▶ [WHAT NEEDS TO BE DONE]
Write out again, exactly as they stand, the line that includes "Bevægeapparat" and all remaining lines of the entries.

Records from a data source
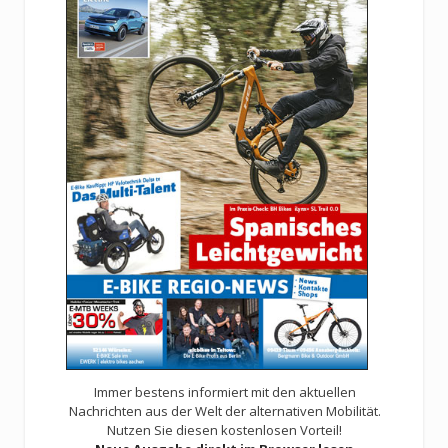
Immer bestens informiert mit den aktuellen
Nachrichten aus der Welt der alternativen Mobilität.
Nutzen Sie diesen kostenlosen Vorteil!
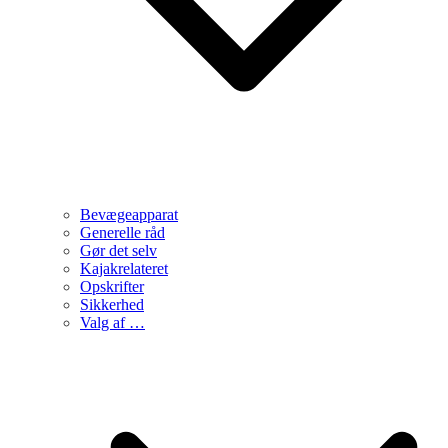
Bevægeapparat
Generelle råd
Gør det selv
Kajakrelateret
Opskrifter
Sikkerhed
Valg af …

▶ [ANSWER BOX]
Bevægeapparat
Generelle råd
Gør det selv
Kajakrelateret
Opskrifter
Sikkerhed
Valg af …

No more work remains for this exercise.